Por concluir, repitamos o
conselho com que os evangelistas e os apóstolos puseram fecho a essa explicação
da oração dominical: “Meditai, amados irmãos, este ensinamento que, em nome e
da parte do Cristo, Espírito da Verdade, acabamos de dar-vos, acerca da oração
dominical. Estudai com o coração tudo quanto esta sublime prece inspira ao
homem, para se manter no bom caminho, desenvolvendo e fortificando em si os sentimentos
do dever para com Deus, para com seus irmãos e para consigo mesmo. Estudai com
o coração tudo o que ela encerra de amor, de reconhecimento e de submissão
Àquele que, desde toda a eternidade, foi, é e será Deus de bondade, de
perfeições absolutas e infinitas. Que esse Deus, o Deus de amor vos abençoe.”
Jejum
16.
Quando jejuardes, não vos ponhais tristes como os hipócritas, que desfiguram o
semblante para que os homens vejam que eles estão jejuando. Em verdade vos
digo: já receberam a sua recompensa. 17. Vós, quando jejuardes, perfumai a
cabeça e lavai o rosto, 18, a fim de que o vosso jejum não seja visível aos
olhos dos homens e sim aos do vosso Pai, que tem presente a si o que haja de
mais secreto; e vosso Pai, que vê o que se passa em segredo, vos recompensará.
Compreende-se, é mesmo
justo, louvável, meritório que nos privemos de alimentos, que restrinjamos a
nossa alimentação ao estritamente necessário, para socorrermos o nosso irmão a
quem falte o indispensável; porém, que enfraqueçamos o nosso corpo, deixando de
alimentá-lo, em obediência a um preceito supostamente religioso, é simplesmente
absurdo. Semelhante preceito só se concebe como obra de fanatismo, como
imaginado por obscurantistas, que cifram toda a religião na observância de um formalismo
absolutamente estéril. Quando mesmo se pudesse admitir que tais privações
ritualísticas fossem do agrado de Deus, certo não o seriam, desde que
praticadas publicamente, com ostentação.
De salvar a alma é tudo o de
que devemos e precisamos cogitar; mas, isso só o conseguiremos, levando-a
moralmente, purificando-a, mediante a prática da caridade, porta única da
salvação. Se a nossa consciência nos disser que, para a esse efeito chegarmos,
necessitamos fazer sacrifícios, façamo-los, porém de modo que todos redundem em
benefício do Espírito.

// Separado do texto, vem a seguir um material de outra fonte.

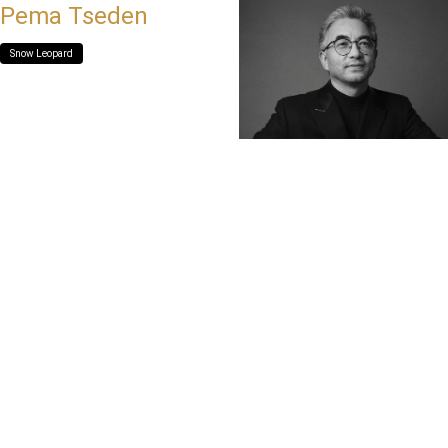
Pema Tseden
Snow Leopard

Esse o ensino do divino Mestre.
Os judeus praticavam o jejum
material; e Jesus, dizendo o que consta nos versículos que estamos apreciando,
visou evitar que essa prática continuasse a oferecer ensejo para a hipocrisia e
incentivo ao orgulho, tornando-se uma causa de acréscimo de responsabilidades e
de maior transviamento dos que a ela se entregavam. Nenhum mérito tem aos olhos
de Deus o que a criatura faça por ostentação, para ser vista, apreciada e
louvada pelos homens.
Jesus aconselhava e os seus
mensageiros presentemente aconselham o jejum, mas o jejum espiritual, que
consiste na abstenção de todo mal, isto é, de todo mau pensamento, de toda má
palavra, de todo ato que nos degrade aos olhos do nosso Criador. Jamais façamos
consistir a prática do amor a Deus e ao próximo, mandamento que encerra toda a
lei e os profetas, como o disse o Mestre divino, na observância daquela e de
outras formalidades idênticas, que nada valem, porque em nada concorrem para a
melhora espiritual das criaturas.
Desprendimento das coisas terrenas.
Coração puro, único e verdadeiro tesouro
19.
Não queirais acumular tesouros na Terra, onde a ferrugem e as traças os
destroem, onde os ladrões os desenterram e roubam. 20. Preparai-vos tesouros no
céu, onde não há ferrugem nem traças que os possam destruir, onde não há
ladrões que os desenterrem e roubem. 21. Porquanto, onde estiver o vosso
tesouro aí estará também o vosso coração. 22. Vosso olho é a lâmpada do vosso
corpo; se vosso olho for simples, todo o vosso corpo será luminoso. 23. Mas, se
vosso olho for mau, todo o vosso corpo é tenebroso. Se, pois, a luz que está em
vós não for senão trevas, quão grandes não serão estas mesmas trevas!
Como várias vezes temos
dito, Jesus, por isso que falava a homens materiais, costumava empregar, para
tocá-los, imagens materiais. Se lhes procurarmos, porém, o espírito,
encontraremos o verdadeiro sentido e o alcance de suas palavras.
Assim procedendo,
relativamente às que constam nestes versículos, veremos ser o seguinte o ensino
que delas decorre: não procureis realizar na Terra a vossa felicidade, quando
isso esteja em oposição à felicidade eterna do vosso Espírito, na imensidade.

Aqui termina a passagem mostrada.